Week 3: Movember – Nutrition for men
During the month of Movember, it’s a good time to check in with yourself and your health habits. Nutrition is a vital foundation for good health overall and a healthy diet can help to reduce your disease risk. Take the time to make adjustments that will positively impact your health. You’re worth it!
Women and men are 98.5% identical in their DNA and their nutritional needs are similar. Body size and physical activity levels will determine the overall difference in total calorie consumptions, but there are key nutrients that support men’s health, such as zinc.
There is a very clear relationship between zinc and testosterone levels. Testosterone is present in both men and women, however, men have much higher levels, giving men their male characteristics, and supporting the male reproductive system. Testosterone levels decrease naturally with age, so ensuring adequate zinc in the diet or taking zinc as a supplement may help to support healthy testosterone levels. Great food sources of zinc include pumpkin seeds, chicken, turkey, lamb, grass-fed beef, whole grains, and legumes.

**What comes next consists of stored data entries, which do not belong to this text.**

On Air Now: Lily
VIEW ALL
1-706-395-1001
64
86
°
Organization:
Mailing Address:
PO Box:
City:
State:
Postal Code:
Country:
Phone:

What other vitamins and minerals are important?
Vitamin D: If you naturally have darker skin, are above the age of 50, or don’t get outdoors much, you may be lacking in vitamin D. Vitamin D is essential for bone health and immune system support. It can be found in foods such as oily fish and mushrooms.
Potassium: Found in many fresh fruits and vegetables, this nutrient helps to maintain a healthy blood pressure, control muscle contractions, and support heart health. The best food sources include avocados, white beans, and potatoes.
Omega 3 fatty acids: These healthy fats aren’t just important for men; women and children also need a daily dose of these essential fatty acids. They are essential because the body cannot manufacture these fats on its own; they must be consumed in the diet. Omega 3s help reduce inflammation, protect blood vessels and joints. In children, EPA/DHA (types of O3 fatty acids) are essential for brain development. Food sources include small, oily, cold water fish (wild caught is best), chia seeds, flax seeds, hemp seeds, walnuts, and purslane.
Measures of health
It’s important to watch your waist size. If your waist measures more than 40 inches around, it’s time to evaluate your dietary and lifestyle habits. Waist circumference is a major indicator of cardiovascular disease risk, diabetes, and stroke. Fat around the abdomen is typically buried deep into the abdomen, increasing the risk of chronic disease development. Consider working with a health professional to develop long lasting, healthy habits.